6 novembre 2009 - JEAN-YVES GABBUD DANS LE NOUVELLISTE
VOTATIONS FÉDÉRALESLa gauche valaisanne combat l'initiative de l'UDC. Elle amène sur le devant de la scène Grégoire Sommer, un spécialiste des religions régulièrement cité par... Oskar Freysinger.
«L'UDC cherche non à comprendre l'impact réel du minaret sur les communautés musulmanes en Suisse, mais à mettre en opposition le monde occidental chrétien au monde musulman», déclare Grégoire Sommer.
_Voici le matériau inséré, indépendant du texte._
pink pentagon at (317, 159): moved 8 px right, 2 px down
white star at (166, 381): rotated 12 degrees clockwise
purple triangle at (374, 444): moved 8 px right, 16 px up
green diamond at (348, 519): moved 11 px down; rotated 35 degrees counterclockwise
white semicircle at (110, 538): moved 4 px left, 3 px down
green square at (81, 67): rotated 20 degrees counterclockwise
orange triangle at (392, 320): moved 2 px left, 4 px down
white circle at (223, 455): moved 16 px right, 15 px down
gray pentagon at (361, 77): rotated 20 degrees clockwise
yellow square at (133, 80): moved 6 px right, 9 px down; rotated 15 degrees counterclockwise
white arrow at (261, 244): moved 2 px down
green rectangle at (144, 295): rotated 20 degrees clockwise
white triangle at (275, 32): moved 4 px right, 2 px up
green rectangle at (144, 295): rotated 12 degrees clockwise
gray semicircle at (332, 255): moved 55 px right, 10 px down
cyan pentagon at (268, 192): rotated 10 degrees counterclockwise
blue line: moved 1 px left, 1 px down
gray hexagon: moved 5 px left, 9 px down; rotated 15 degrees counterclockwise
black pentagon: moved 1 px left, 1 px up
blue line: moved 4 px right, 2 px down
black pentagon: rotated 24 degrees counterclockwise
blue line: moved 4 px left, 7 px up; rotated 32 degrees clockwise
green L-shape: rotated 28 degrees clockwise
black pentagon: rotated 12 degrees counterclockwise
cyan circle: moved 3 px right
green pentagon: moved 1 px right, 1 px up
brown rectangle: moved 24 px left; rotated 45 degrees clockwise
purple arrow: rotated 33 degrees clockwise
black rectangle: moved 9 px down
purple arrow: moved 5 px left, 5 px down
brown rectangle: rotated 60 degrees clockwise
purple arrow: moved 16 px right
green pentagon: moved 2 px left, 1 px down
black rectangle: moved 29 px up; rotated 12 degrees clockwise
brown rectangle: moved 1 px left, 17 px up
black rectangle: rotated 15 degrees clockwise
Ce spécialiste des religions est souvent cité par le conseiller national UDC Oskar Freysinger dans le cadre des débats entourant l'initiative visant à interdire la construction des minarets en Suisse... alors qu'il s'oppose à cette initiative.
Le symbole du minaret
Grégoire Sommer s'est exprimé hier, à la Maison socialiste de Sion, lors d'une conférence de presse organisée par la gauche valaisanne.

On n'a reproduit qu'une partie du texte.